What this task involves:
Every line from the one with "We implement AI systems, train teams, and" to the end of the entries, both included, is to be copied exactly; the other lines stay out.
Records provided Block Start
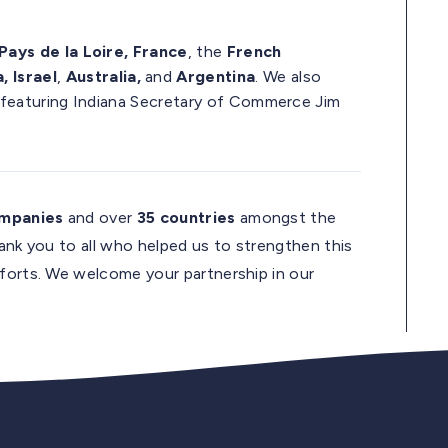
Pays de la Loire, France
, the
French
, Israel
,
Australia,
and
Argentina
. We also
 featuring Indiana Secretary of Commerce Jim
ompanies
and over
35 countries
amongst the
hank you to all who helped us to strengthen this
fforts. We welcome your partnership in our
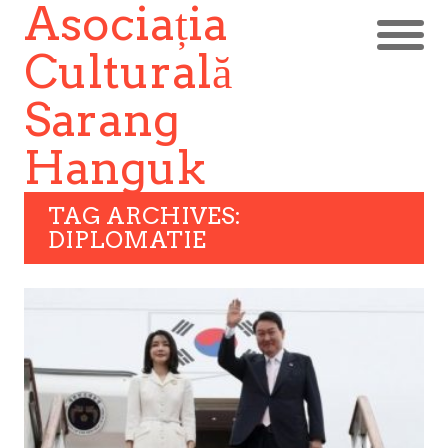
Asociația
Culturală
Sarang
Hanguk
TAG ARCHIVES:
DIPLOMATIE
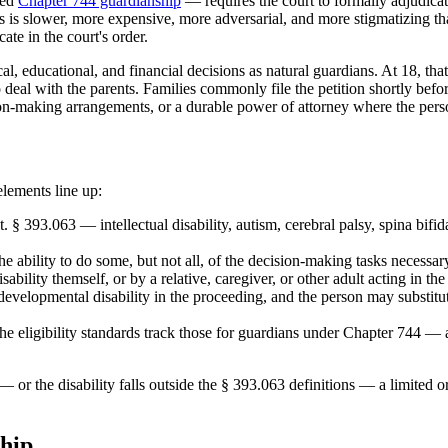
ted
Chapter 744 guardianship
— requires the court to formally adjudica
s is slower, more expensive, more adversarial, and more stigmatizing than
ate in the court's order.
al, educational, and financial decisions as natural guardians. At 18, that
deal with the parents. Families commonly file the petition shortly befor
sion-making arrangements, or a durable power of attorney where the perso
lements line up:
tat. § 393.063 — intellectual disability, autism, cerebral palsy, spina
e ability to do some, but not all, of the decision-making tasks necessary
bility themself, or by a relative, caregiver, or other adult acting in the 
 developmental disability in the proceeding, and the person may substit
e eligibility standards track those for guardians under Chapter 744 — 
or the disability falls outside the § 393.063 definitions — a limited o
hip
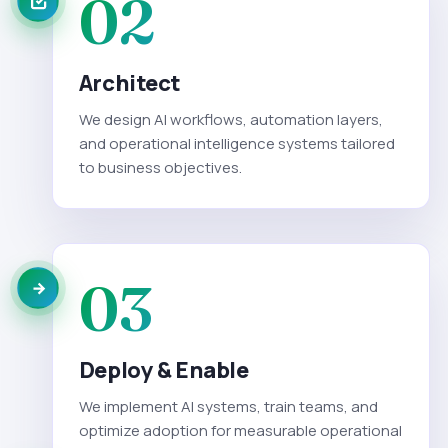
02
Architect
We design AI workflows, automation layers,
and operational intelligence systems tailored
to business objectives.
03
Deploy & Enable
We implement AI systems, train teams, and
optimize adoption for measurable operational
Records provided Block End
Exercise response:
We implement AI systems, train teams, and
optimize adoption for measurable operational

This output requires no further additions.